1

I'm trying to read and convert a python list object into an R vector using recticulate in RStudio. According to the 'Converting between R and Python' section of the docs this should be a fairly trivial task using the py_to_r() function.

Here is my code.

library(reticulate)

my_list <- py_to_r(['prtHrt_snRNAseq_Cer-CycPro_SCZ_summary.tsv', 'prtHrt_snRNAseq_Cer-Endo_SCZ_summary.tsv', 'prtHrt_snRNAseq_Cer-ExN-Pro_SCZ_summary.tsv', 
                 'prtHrt_snRNAseq_Cer-Granule-1_SCZ_summary.tsv', 'prtHrt_snRNAseq_Cer-Granule-2_SCZ_summary.tsv', 'prtHrt_snRNAseq_Cer-Granule-3_SCZ_summary.tsv', 
                 'prtHrt_snRNAseq_Cer-Granule-4_SCZ_summary.tsv', 'prtHrt_snRNAseq_Cer-Granule-Pro_SCZ_summary.tsv', 'prtHrt_snRNAseq_Cer-InN-Pro-1_SCZ_summary.tsv', 
                 'prtHrt_snRNAseq_Cer-InN-Pro-2_SCZ_summary.tsv', 'prtHrt_snRNAseq_Cer-MG_SCZ_summary.tsv', 'prtHrt_snRNAseq_Cer-N-undef-1_SCZ_summary.tsv', 
                 'prtHrt_snRNAseq_Cer-N-undef-2_SCZ_summary.tsv'], TRUE)

However, when attempting this R can't parse this data structure.

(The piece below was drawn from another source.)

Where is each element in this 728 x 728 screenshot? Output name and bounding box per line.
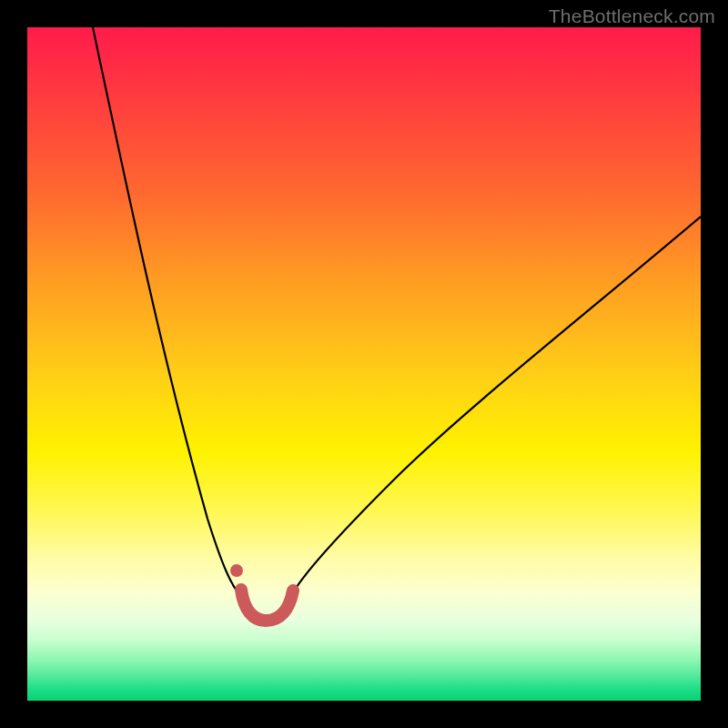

py_to_r(['prtHrt_snRNAseq_Cer-CycPro_SCZ_summary.tsv', 'prtHrt_snRNAseq_Cer-Endo_SCZ_summary.tsv', 'prtHrt_snRNAseq_Cer-ExN-Pro_SCZ_summary.tsv', 
Error: unexpected '[' in "py_to_r(["
>                  'prtHrt_snRNAseq_Cer-Granule-1_SCZ_summary.tsv', 'prtHrt_snRNAseq_Cer-Granule-2_SCZ_summary.tsv', 'prtHrt_snRNAseq_Cer-Granule-3_SCZ_summary.tsv', 
Error: unexpected ',' in "                 'prtHrt_snRNAseq_Cer-Granule-1_SCZ_summary.tsv',"
>                  'prtHrt_snRNAseq_Cer-Granule-4_SCZ_summary.tsv', 'prtHrt_snRNAseq_Cer-Granule-Pro_SCZ_summary.tsv', 'prtHrt_snRNAseq_Cer-InN-Pro-1_SCZ_summary.tsv', 
Error: unexpected ',' in "                 'prtHrt_snRNAseq_Cer-Granule-4_SCZ_summary.tsv',"
>                  'prtHrt_snRNAseq_Cer-InN-Pro-2_SCZ_summary.tsv', 'prtHrt_snRNAseq_Cer-MG_SCZ_summary.tsv', 'prtHrt_snRNAseq_Cer-N-undef-1_SCZ_summary.tsv', 
Error: unexpected ',' in "                 'prtHrt_snRNAseq_Cer-InN-Pro-2_SCZ_summary.tsv',"
>                  'prtHrt_snRNAseq_Cer-N-undef-2_SCZ_summary.tsv'])
Error: unexpected ']' in "                 'prtHrt_snRNAseq_Cer-N-undef-2_SCZ_summary.tsv']"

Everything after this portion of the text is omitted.